Şizofren Sanrilerinin Kültürel İçeriği
Şizofreni hastaları çoğu kez sanrılar, dünyanın bazı yönleri hakkında yanlış inançlar yaşarlar. Hepimiz ara sıra yanlış bir inanç taşıyor olsak da ("yoğun saat trafiği bugün o kadar kötü olmayacak"), şizofreni hastalarının yaşamlarında işlev görme yeteneklerini ciddi şekilde etkileyen yanlış inançları vardır. "Patronum beni öldürmek için dışarıda," normal bir işi sürdürmeyi bir meydan okuma haline getirecek.
Bilmeyebileceğiniz şey şizofreni hastalarının çoğunun benzer yanlış inançlar taşıdığıdır. Dahası, bu inançlar toplumdaki sosyopolitik ve kültürel değişikliklerin bir sonucu olarak zamanla değişebilir.

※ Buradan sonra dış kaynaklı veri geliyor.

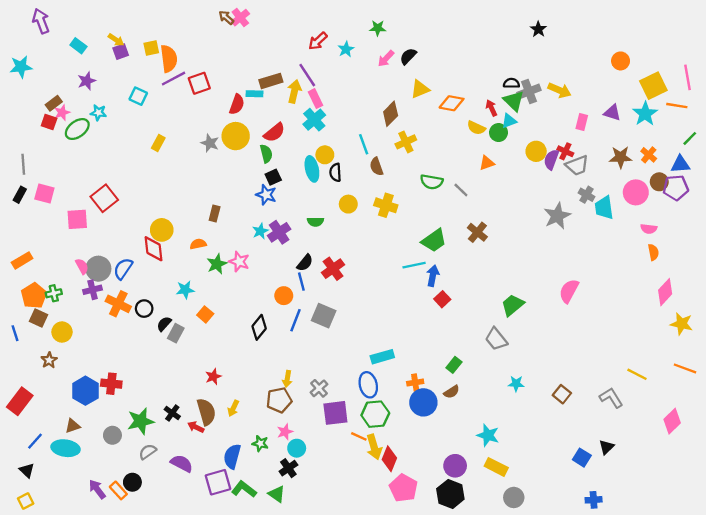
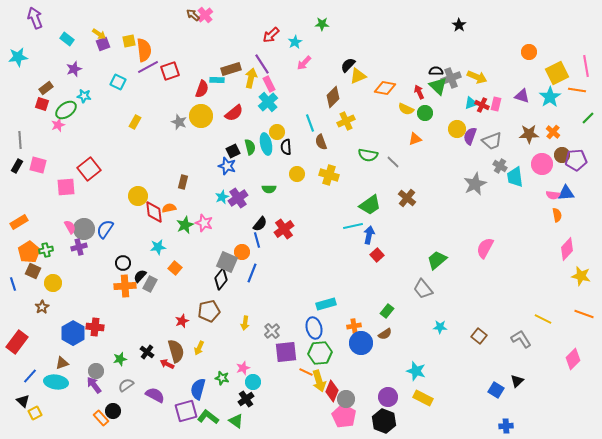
black semicircle: (408, 56) -> (348, 65), moved
pink arrow: (386, 59) -> (304, 63), moved
pink star: (62, 113) -> (58, 125), moved
cyan triangle: (509, 121) -> (471, 103), moved
red cross: (565, 151) -> (482, 105), moved
green semicircle: (266, 154) -> (250, 147), moved
blue triangle: (680, 164) -> (566, 193), moved
red diamond: (154, 249) -> (154, 212), moved
orange cross: (118, 304) -> (125, 286), moved, turned -30
gray square: (324, 316) -> (227, 262), moved
brown pentagon: (279, 400) -> (209, 311), moved
green star: (141, 421) -> (120, 359), size x0.6
purple arrow: (97, 489) -> (94, 385), moved
gray circle: (514, 497) -> (346, 399), moved
yellow square: (26, 501) -> (35, 413), moved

Şizofreni hastalarının bir psikiyatri hastanesine ilk başvurularının 120 kaydıyla ilgili yakın tarihli bir çalışma (Skodlar ve diğerleri, 2008), sanrıların yıllar içinde nasıl değiştiğini açıklıyor:
1. Dinsel ve büyülü sanrılar, Slovenya komünist bir diktatörlük olan Yugoslavya'nın bir parçası olduğu 1941-1980 döneminde en az yaygındı. Yugoslavya hükümeti dini bastırdı ve araştırmacılar bunun hakkında ne kadar az uygulama yapar veya düşünürse şizofrenik sanrılarda o kadar az ortaya çıktığını teorileştirdi. 1981 ve 2000'den itibaren - komünizm parçalandıkça ve Slovenlerin Tanrı'yı yeniden bulmalarına izin verildikçe - ruhlar tarafından ele geçirildiğini, musallat edildiğini veya işkence gördüğünü iddia eden insanların raporları yükseldi.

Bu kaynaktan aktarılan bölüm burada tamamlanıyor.